┏━━
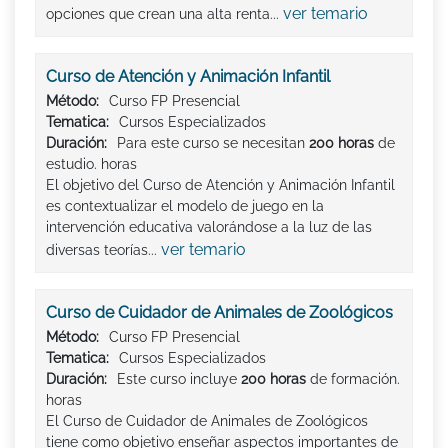
ver temario
opciones que crean una alta renta...
Curso de Atención y Animación Infantil
Método:
Curso FP Presencial
Tematica:
Cursos Especializados
Duración:
Para este curso se necesitan
200 horas
de
estudio. horas
El objetivo del Curso de Atención y Animación Infantil
es contextualizar el modelo de juego en la
intervención educativa valorándose a la luz de las
ver temario
diversas teorías...
Curso de Cuidador de Animales de Zoológicos
Método:
Curso FP Presencial
Tematica:
Cursos Especializados
Duración:
Este curso incluye
200 horas
de formación.
horas
El Curso de Cuidador de Animales de Zoológicos
tiene como objetivo enseñar aspectos importantes de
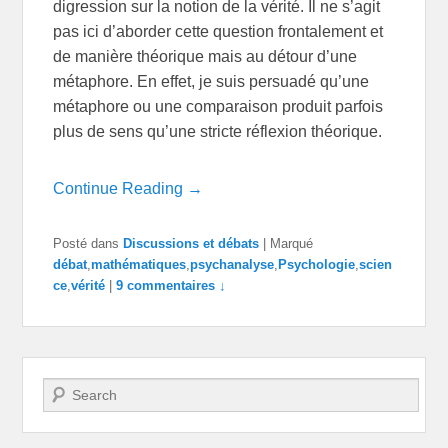
digression sur la notion de la vérité. Il ne s’agit
pas ici d’aborder cette question frontalement et
de manière théorique mais au détour d’une
métaphore. En effet, je suis persuadé qu’une
métaphore ou une comparaison produit parfois
plus de sens qu’une stricte réflexion théorique.
Continue Reading →
Posté dans
Discussions et débats
|
Marqué
débat
,
mathématiques
,
psychanalyse
,
Psychologie
,
scien
ce
,
vérité
|
9 commentaires ↓
Recherche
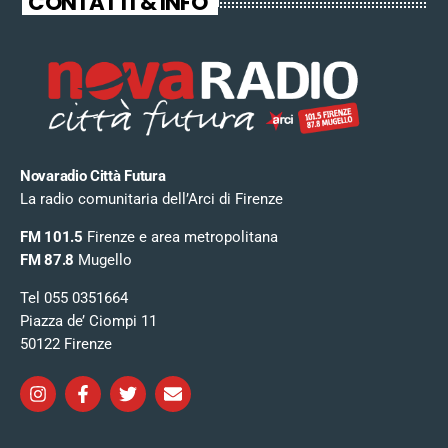
CONTATTI & INFO
Novaradio Città Futura
La radio comunitaria dell’Arci di Firenze
FM 101.5
Firenze e area metropolitana
FM 87.8
Mugello
Tel 055 0351664
Piazza de’ Ciompi 11
50122 Firenze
┗━━
— Work instruction —
Among the entries above, the lines between the ones containing "Para este curso se necesitan" and "Este curso incluye", inclusive, are to be transcribed exactly. No other line is to be given.

— Response to this exercise —
Para este curso se necesitan
200 horas
de
estudio. horas
El objetivo del Curso de Atención y Animación Infantil
es contextualizar el modelo de juego en la
intervención educativa valorándose a la luz de las
ver temario
diversas teorías...
Curso de Cuidador de Animales de Zoológicos
Método:
Curso FP Presencial
Tematica:
Cursos Especializados
Duración:
Este curso incluye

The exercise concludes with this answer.